* Task material
-.-.-
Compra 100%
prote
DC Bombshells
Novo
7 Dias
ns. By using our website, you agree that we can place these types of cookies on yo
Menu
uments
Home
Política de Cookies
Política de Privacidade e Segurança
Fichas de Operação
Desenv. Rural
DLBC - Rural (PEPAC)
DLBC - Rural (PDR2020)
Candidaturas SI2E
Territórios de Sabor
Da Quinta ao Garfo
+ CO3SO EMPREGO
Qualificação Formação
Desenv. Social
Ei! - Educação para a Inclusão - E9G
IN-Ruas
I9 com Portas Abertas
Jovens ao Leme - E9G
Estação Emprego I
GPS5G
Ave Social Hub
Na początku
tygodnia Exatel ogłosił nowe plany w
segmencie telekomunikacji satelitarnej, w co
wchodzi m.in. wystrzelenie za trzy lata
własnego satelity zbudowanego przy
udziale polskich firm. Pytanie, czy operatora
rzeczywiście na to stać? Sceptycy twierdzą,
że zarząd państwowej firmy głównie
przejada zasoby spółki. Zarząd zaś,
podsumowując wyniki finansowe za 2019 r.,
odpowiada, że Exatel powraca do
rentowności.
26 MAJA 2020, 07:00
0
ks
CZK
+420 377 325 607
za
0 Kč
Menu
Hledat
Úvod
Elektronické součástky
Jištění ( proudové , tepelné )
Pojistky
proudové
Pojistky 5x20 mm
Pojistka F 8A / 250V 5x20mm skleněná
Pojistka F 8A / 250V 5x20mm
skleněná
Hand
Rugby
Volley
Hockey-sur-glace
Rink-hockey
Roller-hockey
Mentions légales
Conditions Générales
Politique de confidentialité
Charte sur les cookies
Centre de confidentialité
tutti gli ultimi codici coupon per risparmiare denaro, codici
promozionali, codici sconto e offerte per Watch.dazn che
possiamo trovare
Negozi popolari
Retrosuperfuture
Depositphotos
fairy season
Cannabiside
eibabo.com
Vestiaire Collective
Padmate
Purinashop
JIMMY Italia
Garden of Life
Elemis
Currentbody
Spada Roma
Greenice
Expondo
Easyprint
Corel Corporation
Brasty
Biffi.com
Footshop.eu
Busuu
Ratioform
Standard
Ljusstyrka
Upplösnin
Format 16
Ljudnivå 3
-.-.-
* Exercise prompt
After reading the listing, write out every line of it exactly.

* Answer to the exercise
Compra 100%
prote
DC Bombshells
Novo
7 Dias
ns. By using our website, you agree that we can place these types of cookies on yo
Menu
uments
Home
Política de Cookies
Política de Privacidade e Segurança
Fichas de Operação
Desenv. Rural
DLBC - Rural (PEPAC)
DLBC - Rural (PDR2020)
Candidaturas SI2E
Territórios de Sabor
Da Quinta ao Garfo
+ CO3SO EMPREGO
Qualificação Formação
Desenv. Social
Ei! - Educação para a Inclusão - E9G
IN-Ruas
I9 com Portas Abertas
Jovens ao Leme - E9G
Estação Emprego I
GPS5G
Ave Social Hub
Na początku
tygodnia Exatel ogłosił nowe plany w
segmencie telekomunikacji satelitarnej, w co
wchodzi m.in. wystrzelenie za trzy lata
własnego satelity zbudowanego przy
udziale polskich firm. Pytanie, czy operatora
rzeczywiście na to stać? Sceptycy twierdzą,
że zarząd państwowej firmy głównie
przejada zasoby spółki. Zarząd zaś,
podsumowując wyniki finansowe za 2019 r.,
odpowiada, że Exatel powraca do
rentowności.
26 MAJA 2020, 07:00
0
ks
CZK
+420 377 325 607
za
0 Kč
Menu
Hledat
Úvod
Elektronické součástky
Jištění ( proudové , tepelné )
Pojistky
proudové
Pojistky 5x20 mm
Pojistka F 8A / 250V 5x20mm skleněná
Pojistka F 8A / 250V 5x20mm
skleněná
Hand
Rugby
Volley
Hockey-sur-glace
Rink-hockey
Roller-hockey
Mentions légales
Conditions Générales
Politique de confidentialité
Charte sur les cookies
Centre de confidentialité
tutti gli ultimi codici coupon per risparmiare denaro, codici
promozionali, codici sconto e offerte per Watch.dazn che
possiamo trovare
Negozi popolari
Retrosuperfuture
Depositphotos
fairy season
Cannabiside
eibabo.com
Vestiaire Collective
Padmate
Purinashop
JIMMY Italia
Garden of Life
Elemis
Currentbody
Spada Roma
Greenice
Expondo
Easyprint
Corel Corporation
Brasty
Biffi.com
Footshop.eu
Busuu
Ratioform
Standard
Ljusstyrka
Upplösnin
Format 16
Ljudnivå 3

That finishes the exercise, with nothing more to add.